• _Data to examine_:
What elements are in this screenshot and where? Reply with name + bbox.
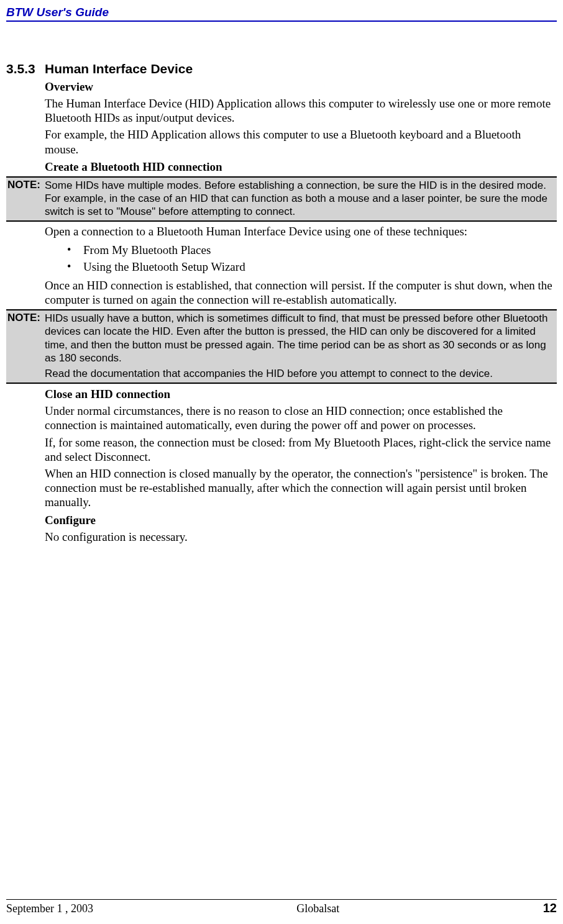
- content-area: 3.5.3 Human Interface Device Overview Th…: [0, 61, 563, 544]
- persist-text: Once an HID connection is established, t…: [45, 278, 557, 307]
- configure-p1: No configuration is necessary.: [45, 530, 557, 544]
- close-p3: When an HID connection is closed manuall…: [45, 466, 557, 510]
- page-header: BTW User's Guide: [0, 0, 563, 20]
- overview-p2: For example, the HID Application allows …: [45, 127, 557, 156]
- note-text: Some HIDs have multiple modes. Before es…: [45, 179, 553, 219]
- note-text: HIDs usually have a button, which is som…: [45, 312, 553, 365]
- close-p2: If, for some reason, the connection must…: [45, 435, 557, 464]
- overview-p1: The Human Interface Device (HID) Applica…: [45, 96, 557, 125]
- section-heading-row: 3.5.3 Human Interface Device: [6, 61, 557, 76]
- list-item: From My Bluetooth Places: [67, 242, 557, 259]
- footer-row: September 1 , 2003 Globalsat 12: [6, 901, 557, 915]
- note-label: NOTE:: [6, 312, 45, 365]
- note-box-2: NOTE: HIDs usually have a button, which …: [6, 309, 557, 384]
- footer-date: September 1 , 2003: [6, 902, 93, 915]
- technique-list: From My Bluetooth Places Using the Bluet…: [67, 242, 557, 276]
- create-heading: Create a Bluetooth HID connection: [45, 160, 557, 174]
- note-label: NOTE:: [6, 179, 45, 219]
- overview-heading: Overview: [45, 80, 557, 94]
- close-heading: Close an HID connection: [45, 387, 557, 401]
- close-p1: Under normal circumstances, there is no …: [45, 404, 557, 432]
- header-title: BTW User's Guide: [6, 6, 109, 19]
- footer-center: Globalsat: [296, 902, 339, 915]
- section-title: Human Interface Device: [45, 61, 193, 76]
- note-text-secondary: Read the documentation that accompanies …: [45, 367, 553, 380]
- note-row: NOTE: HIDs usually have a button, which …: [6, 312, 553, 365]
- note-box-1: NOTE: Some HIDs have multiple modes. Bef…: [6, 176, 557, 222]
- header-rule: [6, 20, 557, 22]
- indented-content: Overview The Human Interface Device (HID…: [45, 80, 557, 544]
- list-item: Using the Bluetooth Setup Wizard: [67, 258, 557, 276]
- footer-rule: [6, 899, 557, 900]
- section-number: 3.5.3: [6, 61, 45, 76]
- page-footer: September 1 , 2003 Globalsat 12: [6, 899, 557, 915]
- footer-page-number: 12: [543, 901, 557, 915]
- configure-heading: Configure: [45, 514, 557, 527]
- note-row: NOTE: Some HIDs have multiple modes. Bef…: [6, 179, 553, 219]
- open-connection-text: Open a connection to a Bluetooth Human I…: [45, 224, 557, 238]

• _About this task_: Go through the listing above and write it all out exactly, leaving out any picture.

• _Expected answer_:
What elements are in this screenshot and where? Reply with name + bbox.
- content-area: 3.5.3 Human Interface Device Overview Th…: [0, 61, 563, 544]
- persist-text: Once an HID connection is established, t…: [45, 278, 557, 307]
- configure-p1: No configuration is necessary.: [45, 530, 557, 544]
- close-p3: When an HID connection is closed manuall…: [45, 466, 557, 510]
- page-header: BTW User's Guide: [0, 0, 563, 20]
- overview-p2: For example, the HID Application allows …: [45, 127, 557, 156]
- note-text: Some HIDs have multiple modes. Before es…: [45, 179, 553, 219]
- note-text: HIDs usually have a button, which is som…: [45, 312, 553, 365]
- close-p2: If, for some reason, the connection must…: [45, 435, 557, 464]
- overview-p1: The Human Interface Device (HID) Applica…: [45, 96, 557, 125]
- section-heading-row: 3.5.3 Human Interface Device: [6, 61, 557, 76]
- list-item: From My Bluetooth Places: [67, 242, 557, 259]
- footer-row: September 1 , 2003 Globalsat 12: [6, 901, 557, 915]
- note-label: NOTE:: [6, 312, 45, 365]
- note-box-2: NOTE: HIDs usually have a button, which …: [6, 309, 557, 384]
- footer-date: September 1 , 2003: [6, 902, 93, 915]
- technique-list: From My Bluetooth Places Using the Bluet…: [67, 242, 557, 276]
- create-heading: Create a Bluetooth HID connection: [45, 160, 557, 174]
- note-label: NOTE:: [6, 179, 45, 219]
- overview-heading: Overview: [45, 80, 557, 94]
- close-heading: Close an HID connection: [45, 387, 557, 401]
- close-p1: Under normal circumstances, there is no …: [45, 404, 557, 432]
- header-title: BTW User's Guide: [6, 6, 109, 19]
- footer-center: Globalsat: [296, 902, 339, 915]
- section-title: Human Interface Device: [45, 61, 193, 76]
- note-text-secondary: Read the documentation that accompanies …: [45, 367, 553, 380]
- note-row: NOTE: HIDs usually have a button, which …: [6, 312, 553, 365]
- note-box-1: NOTE: Some HIDs have multiple modes. Bef…: [6, 176, 557, 222]
- header-rule: [6, 20, 557, 22]
- indented-content: Overview The Human Interface Device (HID…: [45, 80, 557, 544]
- list-item: Using the Bluetooth Setup Wizard: [67, 258, 557, 276]
- footer-rule: [6, 899, 557, 900]
- section-number: 3.5.3: [6, 61, 45, 76]
- page-footer: September 1 , 2003 Globalsat 12: [6, 899, 557, 915]
- footer-page-number: 12: [543, 901, 557, 915]
- configure-heading: Configure: [45, 514, 557, 527]
- note-row: NOTE: Some HIDs have multiple modes. Bef…: [6, 179, 553, 219]
- open-connection-text: Open a connection to a Bluetooth Human I…: [45, 224, 557, 238]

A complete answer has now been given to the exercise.